Tech&Co
Tech

Pourquoi il n'y a que des meurtres dans les séries françaises

'Capitaine Marleau' est la fiction qui a réalisé le plus d'audience en 2017

'Capitaine Marleau' est la fiction qui a réalisé le plus d'audience en 2017 - France 3 Pierre Vicarini

Le genre policier représente la moitié des fictions diffusées sur les chaînes publiques. Pour des raisons d'audience, mais pas seulement. Enquête.

"France Télévisions doit expérimenter plus d'audace dans les formats et les programmes. Le genre policier représentent 50% de ses fictions, et même 90% sur France 3. Cela fait monter un sentiment d'insécurité. Surtout, c'est comme si on allait toujours au même restaurant. En France, on manque de fiction jeunesse, ou pour adolescents. Et les fictions historiques ont disparu".

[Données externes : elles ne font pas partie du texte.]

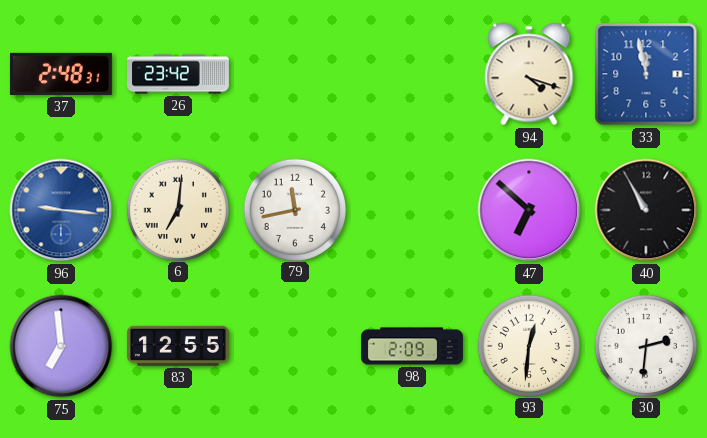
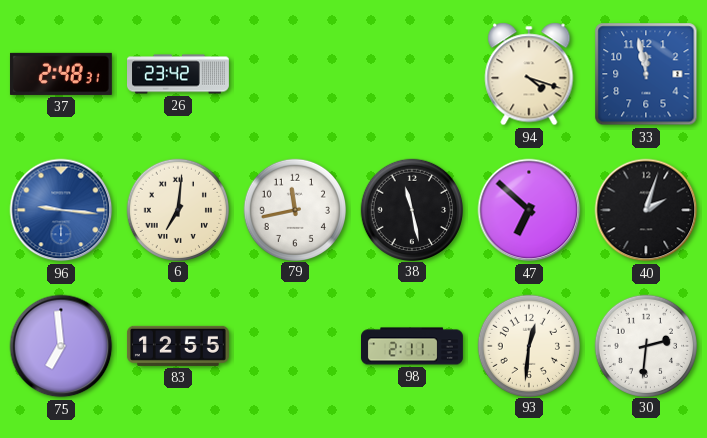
38: none -> 11:28
40: 10:55 -> 2:03
98: 2:09 -> 2:11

Tel est le coup de gueule lancé mercredi 17 octobre par Sophie Deschamps, présidente de la société des auteurs SACD. Un producteur confirme: "je propose un tas de genres, mais France Télévisions ne prend que des polars, contrairement aux autres chaînes".

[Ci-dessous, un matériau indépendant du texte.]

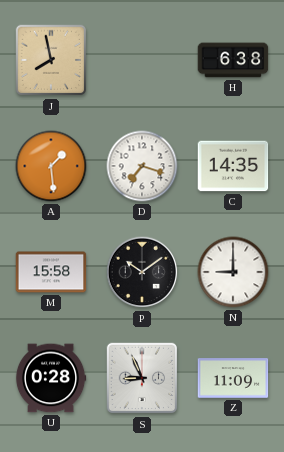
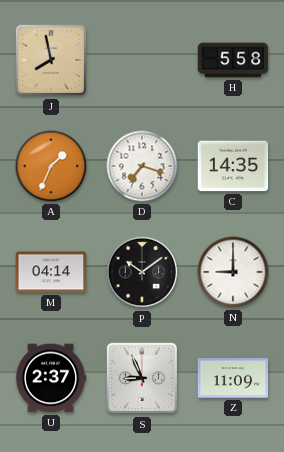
H: 6:38 -> 5:58
A: 1:29 -> 1:34
M: 15:58 -> 04:14
U: 0:28 -> 2:37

Ceci est corroboré par le dernier rapport du CSA (Conseil supérieur de l'audiovisuel) sur France Télévisions:

"En 2017, France Télévisions avait indiqué vouloir diversifier les genres de fictions produites (de la comédie à la science-fiction), aller vers des écritures 'plus audacieuses'. La traduction concrète de cette ambition reste à ce jour limitée.
La plupart des fictions demeurent cantonnées au registre policier et ne permettent pas de marquer une réelle différence avec l'offre des chaînes privées. De 20h30 à 23 heures, presque la moitié des fictions sur l’ensemble des antennes relèvent du genre policier ou d’espionnage.
La domination du registre policier laisse trop peu de place à des propositions plus originales et innovantes.
L’offre se caractérise par une trop timide diversification de ses thématiques et de ses écritures
France Télévisions doit moderniser son offre afin de la rendre plus innovante sans abandonner les adaptations littéraires, vecteur de culture après du grand public".

Audience à tout prix?

L'explication est simple: les audiences du polar sont bonnes. L'an dernier, la meilleure audience de fiction toutes chaînes confondues a été un épisode de Capitaine Marleau sur la Trois, avec 7,7 millions de téléspectateurs. Sur la Deux comme sur la Cinq, les meilleures audiences de fiction de l'année ont été des épisodes des Petits meurtres d'Agatha Christie. Sur France 4, la palme revient à un épisode de l'américain Cold case. Même sur France Ô, la fiction qui a fait le plus d'audience a été Meurtres en Martinique.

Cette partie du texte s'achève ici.